▶ GOAL OF THE EXERCISE
Excluding all pictures, please output the listing exactly.

━━━

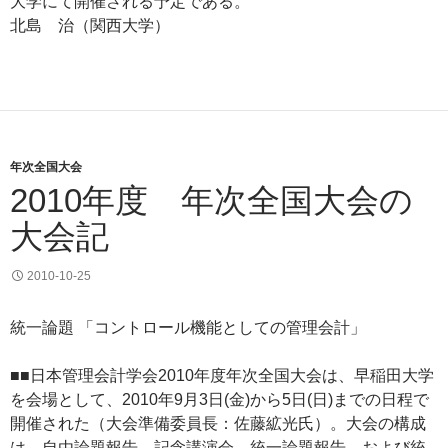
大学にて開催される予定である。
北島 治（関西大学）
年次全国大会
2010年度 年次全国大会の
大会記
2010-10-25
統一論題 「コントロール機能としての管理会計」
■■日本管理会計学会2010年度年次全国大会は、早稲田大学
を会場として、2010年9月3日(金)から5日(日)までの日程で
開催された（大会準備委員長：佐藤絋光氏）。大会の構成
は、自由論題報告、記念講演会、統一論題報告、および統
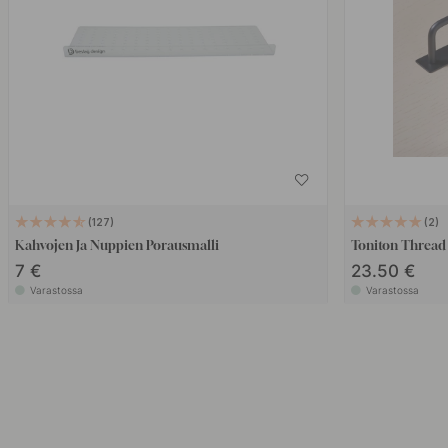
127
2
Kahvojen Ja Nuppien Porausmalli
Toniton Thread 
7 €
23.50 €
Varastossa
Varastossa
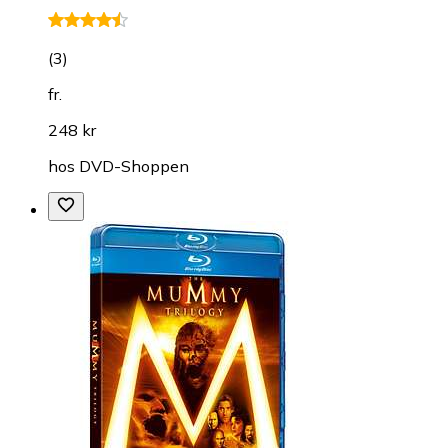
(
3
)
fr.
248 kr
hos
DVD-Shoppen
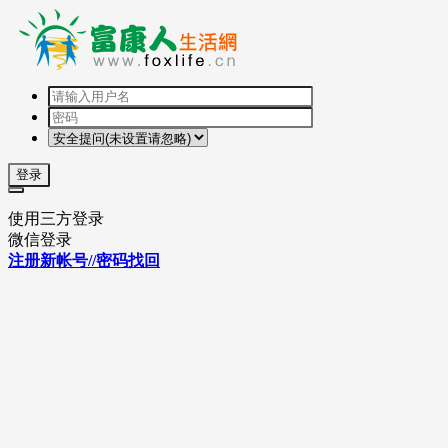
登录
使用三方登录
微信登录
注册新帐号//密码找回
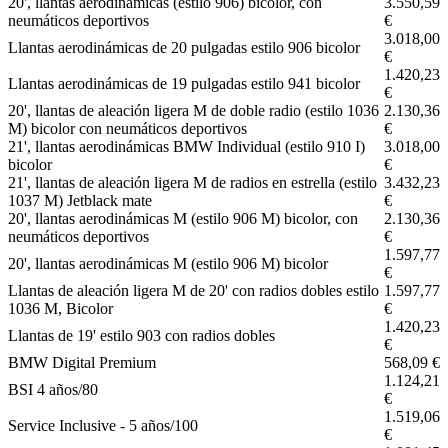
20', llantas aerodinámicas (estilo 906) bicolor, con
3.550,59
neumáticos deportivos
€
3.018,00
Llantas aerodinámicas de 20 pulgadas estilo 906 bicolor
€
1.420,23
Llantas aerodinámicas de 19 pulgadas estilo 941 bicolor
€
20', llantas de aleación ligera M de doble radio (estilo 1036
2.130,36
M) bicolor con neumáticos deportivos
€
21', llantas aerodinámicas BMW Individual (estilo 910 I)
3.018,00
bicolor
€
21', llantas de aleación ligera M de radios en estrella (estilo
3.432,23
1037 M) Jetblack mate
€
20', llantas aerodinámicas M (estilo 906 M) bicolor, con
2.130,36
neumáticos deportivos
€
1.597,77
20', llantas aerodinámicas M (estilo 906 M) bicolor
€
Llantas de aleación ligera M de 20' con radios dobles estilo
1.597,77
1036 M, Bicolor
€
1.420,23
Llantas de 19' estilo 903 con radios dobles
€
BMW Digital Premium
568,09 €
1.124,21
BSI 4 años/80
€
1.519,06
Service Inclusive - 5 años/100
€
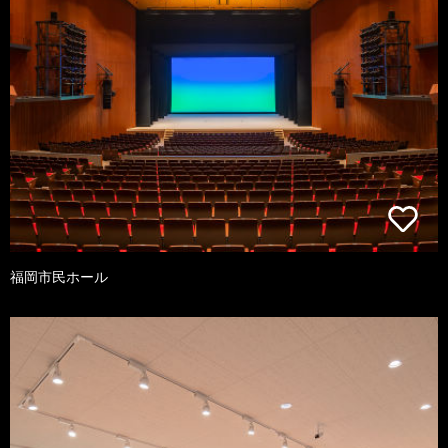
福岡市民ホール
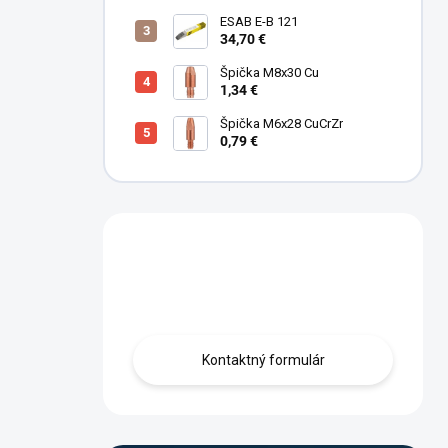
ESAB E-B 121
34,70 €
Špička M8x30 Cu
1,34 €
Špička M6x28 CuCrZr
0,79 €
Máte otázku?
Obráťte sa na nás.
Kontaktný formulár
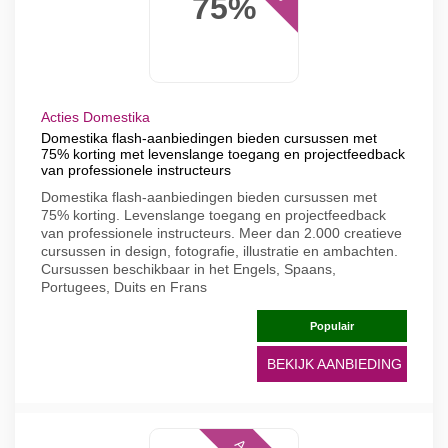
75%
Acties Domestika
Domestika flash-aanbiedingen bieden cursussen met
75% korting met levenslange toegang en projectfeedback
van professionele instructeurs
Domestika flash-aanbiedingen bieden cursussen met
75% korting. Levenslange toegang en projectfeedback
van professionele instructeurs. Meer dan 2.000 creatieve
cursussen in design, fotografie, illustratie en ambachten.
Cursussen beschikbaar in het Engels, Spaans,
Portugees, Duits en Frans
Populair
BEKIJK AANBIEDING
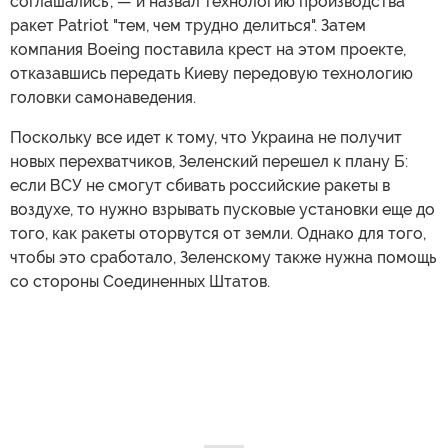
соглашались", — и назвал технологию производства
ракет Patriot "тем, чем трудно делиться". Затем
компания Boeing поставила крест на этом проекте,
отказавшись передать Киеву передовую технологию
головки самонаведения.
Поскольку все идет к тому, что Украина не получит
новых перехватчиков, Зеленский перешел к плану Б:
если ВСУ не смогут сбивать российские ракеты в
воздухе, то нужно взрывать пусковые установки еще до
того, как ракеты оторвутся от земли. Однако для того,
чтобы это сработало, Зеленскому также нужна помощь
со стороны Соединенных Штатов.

━━━

▶ RESPONSE TO THIS TASK
大学にて開催される予定である。
北島 治（関西大学）
年次全国大会
2010年度 年次全国大会の
大会記
2010-10-25
統一論題 「コントロール機能としての管理会計」
■■日本管理会計学会2010年度年次全国大会は、早稲田大学
を会場として、2010年9月3日(金)から5日(日)までの日程で
開催された（大会準備委員長：佐藤絋光氏）。大会の構成
は、自由論題報告、記念講演会、統一論題報告、および統
127
2
Kahvojen Ja Nuppien Porausmalli
Toniton Thread 
7 €
23.50 €
Varastossa
Varastossa
(
3
)
fr.
248 kr
hos
DVD-Shoppen
登录
使用三方登录
微信登录
注册新帐号//密码找回
20', llantas aerodinámicas (estilo 906) bicolor, con
3.550,59
neumáticos deportivos
€
3.018,00
Llantas aerodinámicas de 20 pulgadas estilo 906 bicolor
€
1.420,23
Llantas aerodinámicas de 19 pulgadas estilo 941 bicolor
€
20', llantas de aleación ligera M de doble radio (estilo 1036
2.130,36
M) bicolor con neumáticos deportivos
€
21', llantas aerodinámicas BMW Individual (estilo 910 I)
3.018,00
bicolor
€
21', llantas de aleación ligera M de radios en estrella (estilo
3.432,23
1037 M) Jetblack mate
€
20', llantas aerodinámicas M (estilo 906 M) bicolor, con
2.130,36
neumáticos deportivos
€
1.597,77
20', llantas aerodinámicas M (estilo 906 M) bicolor
€
Llantas de aleación ligera M de 20' con radios dobles estilo
1.597,77
1036 M, Bicolor
€
1.420,23
Llantas de 19' estilo 903 con radios dobles
€
BMW Digital Premium
568,09 €
1.124,21
BSI 4 años/80
€
1.519,06
Service Inclusive - 5 años/100
€
福岡市民ホール
ESAB E-B 121
34,70 €
Špička M8x30 Cu
1,34 €
Špička M6x28 CuCrZr
0,79 €
Máte otázku?
Obráťte sa na nás.
Kontaktný formulár
75%
Acties Domestika
Domestika flash-aanbiedingen bieden cursussen met
75% korting met levenslange toegang en projectfeedback
van professionele instructeurs
Domestika flash-aanbiedingen bieden cursussen met
75% korting. Levenslange toegang en projectfeedback
van professionele instructeurs. Meer dan 2.000 creatieve
cursussen in design, fotografie, illustratie en ambachten.
Cursussen beschikbaar in het Engels, Spaans,
Portugees, Duits en Frans
Populair
BEKIJK AANBIEDING
соглашались", — и назвал технологию производства
ракет Patriot "тем, чем трудно делиться". Затем
компания Boeing поставила крест на этом проекте,
отказавшись передать Киеву передовую технологию
головки самонаведения.
Поскольку все идет к тому, что Украина не получит
новых перехватчиков, Зеленский перешел к плану Б:
если ВСУ не смогут сбивать российские ракеты в
воздухе, то нужно взрывать пусковые установки еще до
того, как ракеты оторвутся от земли. Однако для того,
чтобы это сработало, Зеленскому также нужна помощь
со стороны Соединенных Штатов.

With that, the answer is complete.